Why? Because they have to move massive amounts of data to/from the VRAM. You can look at many results and will find that fact holds true thru all video cards. Moreover, adding more VRAM will only solve the problem if you are doing something in an image editor like Photoshop. In games, having 2GB is mostly unneeded currently as current cards haven't even tapped 1GB potential. nVidia just broke that 1GB barrier with Fermi based GTX 480 and GTX 470 at 1.2GB configurations; test show that all the large .2GB really does it keep minimum frame rates up, but doesn't add any potential.Test was on intensive game like RE5, Batman, and Far Cry.
In Photoshop, the amount of VRAM is what is important, in games and other applications that require the GPU to push data fast, it's the bus width and data rate that matter.

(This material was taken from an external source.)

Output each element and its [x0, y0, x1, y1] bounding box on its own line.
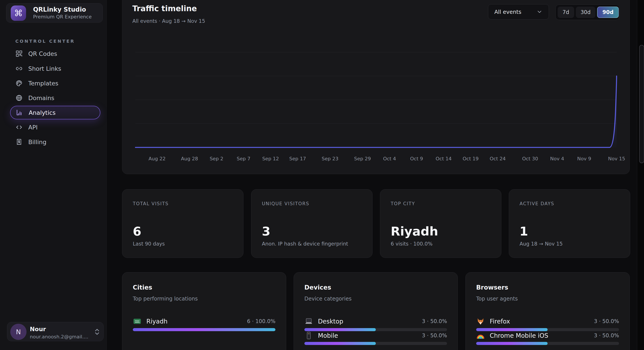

Apple's laptops are not oriented at games, so they don't need large VRAM. People forget that. Apple has its OS X for media stuff, like pictures thru iPhoto or your favorite image editor, movies (which are more CPU intensive) and audio (Logic Pro, and other audio tools). Sure Apple pushes games, but ideally, MacBook Pros are not for games, that's something people have added by using Bootcamp and putting Windows in there.